Penny, que estaba cerca, no podía ocultar su creciente impaciencia. «Señorita Hopkins, ya no es usted una niña. ¿Por qué siempre recurre a las lágrimas cuando la Sra. Hopkins está cerca? ¿No puede dejarla disfrutar de una comida tranquila por una vez?».
Había una inconfundible acritud en el tono de Penny.
Si cualquier otra persona hubiera hablado de ese modo, Andrómaca habría respondido sin dudarlo. Pero Penny, la confidente más cercana de Evelyn, era harina de otro costal. Sus palabras a menudo reflejaban la postura de Evelyn, por lo que a Andrómaca le resultaba difícil ignorarlas.
Andrómaca apretó los puños bajo la mesa y sus ojos se desviaron hacia Evelyn, que permanecía impasible. Al darse cuenta de que continuar con su perorata sólo serviría para avergonzarla aún más, se calmó. Aunque deseaba marcharse, antes había insistido en quedarse.
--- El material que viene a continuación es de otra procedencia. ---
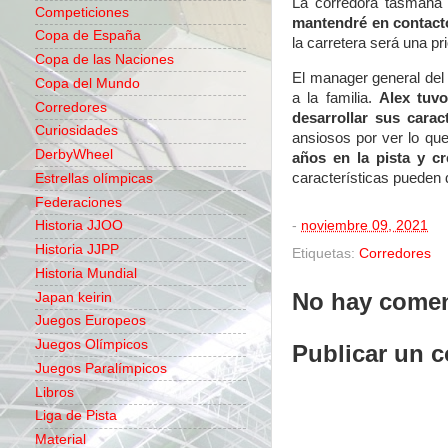
La corredora tasmana 
Competiciones
mantendré en contacto
Copa de España
la carretera será una pr
Copa de las Naciones
El manager general del
Copa del Mundo
a la familia.
Alex tuvo
Corredores
desarrollar sus caract
Curiosidades
ansiosos por ver lo qu
DerbyWheel
años en la pista y 
características pueden 
Estrellas olímpicas
Federaciones
-
noviembre 09, 2021
Historia JJOO
Historia JJPP
Etiquetas:
Corredores
Historia Mundial
No hay comen
Japan keirin
Juegos Europeos
Juegos Olímpicos
Publicar un 
Juegos Paralímpicos
Libros
Liga de Pista
Material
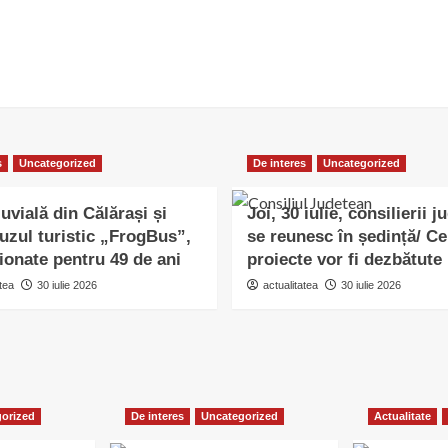
s
Uncategorized
De interes
Uncategorized
uvială din Călărași și
Joi, 30 iulie, consilierii j
uzul turistic „FrogBus”,
se reunesc în ședință/ Ce
ionate pentru 49 de ani
proiecte vor fi dezbătute
tea
30 iulie 2026
actualitatea
30 iulie 2026
orized
De interes
Uncategorized
Actualitate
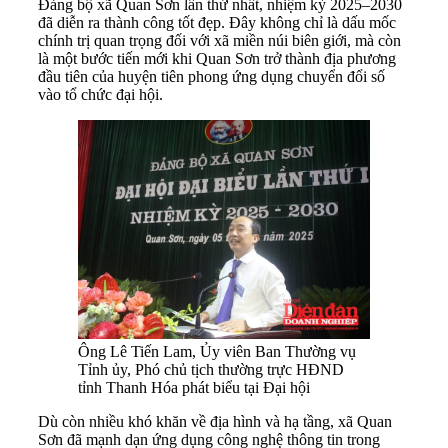
Đảng bộ xã Quan Sơn lần thứ nhất, nhiệm kỳ 2025–2030
đã diễn ra thành công tốt đẹp. Đây không chỉ là dấu mốc
chính trị quan trọng đối với xã miền núi biên giới, mà còn
là một bước tiến mới khi Quan Sơn trở thành địa phương
đầu tiên của huyện tiên phong ứng dụng chuyển đổi số
vào tổ chức đại hội.
Ông Lê Tiến Lam, Ủy viên Ban Thường vụ
Tỉnh ủy, Phó chủ tịch thường trực HĐND
tỉnh Thanh Hóa phát biểu tại Đại hội
Dù còn nhiều khó khăn về địa hình và hạ tầng, xã Quan
Sơn đã mạnh dạn ứng dụng công nghệ thông tin trong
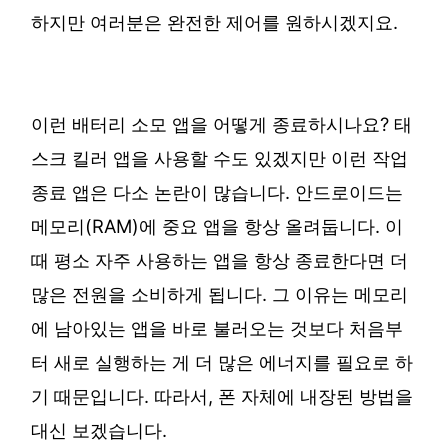
하지만 여러분은 완전한 제어를 원하시겠지요.
이런 배터리 소모 앱을 어떻게 종료하시나요? 태
스크 킬러 앱을 사용할 수도 있겠지만 이런 작업
종료 앱은 다소 논란이 많습니다. 안드로이드는
메모리(RAM)에 중요 앱을 항상 올려둡니다. 이
때 평소 자주 사용하는 앱을 항상 종료한다면 더
많은 전원을 소비하게 됩니다. 그 이유는 메모리
에 남아있는 앱을 바로 불러오는 것보다 처음부
터 새로 실행하는 게 더 많은 에너지를 필요로 하
기 때문입니다. 따라서, 폰 자체에 내장된 방법을
대신 보겠습니다.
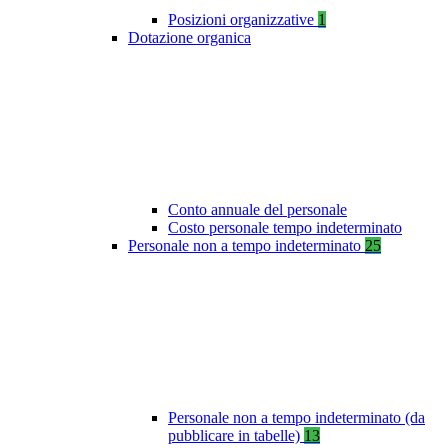
Posizioni organizzative
1
Dotazione organica
Conto annuale del personale
Costo personale tempo indeterminato
Personale non a tempo indeterminato
25
Personale non a tempo indeterminato (da
pubblicare in tabelle)
13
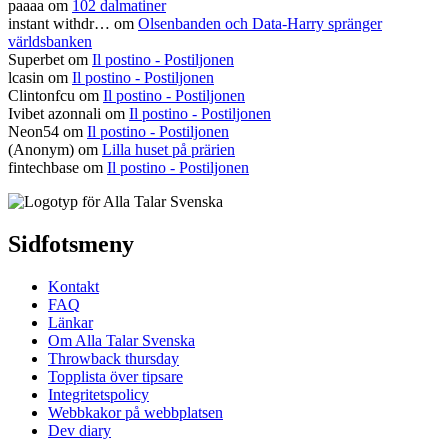
paaaa
om
102 dalmatiner
instant withdr…
om
Olsenbanden och Data-Harry spränger
världsbanken
Superbet
om
Il postino - Postiljonen
lcasin
om
Il postino - Postiljonen
Clintonfcu
om
Il postino - Postiljonen
Ivibet azonnali
om
Il postino - Postiljonen
Neon54
om
Il postino - Postiljonen
(Anonym) om
Lilla huset på prärien
fintechbase
om
Il postino - Postiljonen
Sidfotsmeny
Kontakt
FAQ
Länkar
Om Alla Talar Svenska
Throwback thursday
Topplista över tipsare
Integritetspolicy
Webbkakor på webbplatsen
Dev diary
Irse ahora sería admitir su derrota.
Así que, con gran reticencia, Andrómaca se quedó, aunque cada bocado que daba parecía agriarse en su boca.
Su malestar aumentó cuando vio que Corrine estaba sentada junto a Nate. La inquietud la corroía. «Mamá, pronto será el cumpleaños de Nate. Según la tradición de la familia Hopkins, ¿no deberíamos volver a casa?».
Evelyn la miró, imperturbable. «Esto es Fragrance Garden, no la finca de la familia Hopkins. No traigas esas reglas aquí».
«Mamá, aunque estés enfadada, hay un límite», insistió Andrómaca. «Una cosa es que te vayas después de un desacuerdo, pero ¿qué pasa con Nate? Papá y mi hermano lo echan de menos. Llevan siglos preparando su banquete de cumpleaños. He oído que el heredero de la familia Quinn…».
«¡No se habla durante las comidas!» La voz de Evelyn se oscureció, con una advertencia silenciosa pero inconfundible. «¿Has olvidado los modales que te enseñaron?»
Evelyn rara vez alzaba la voz, pero cuando lo hacía, su fuerza bastaba para silenciar la sala.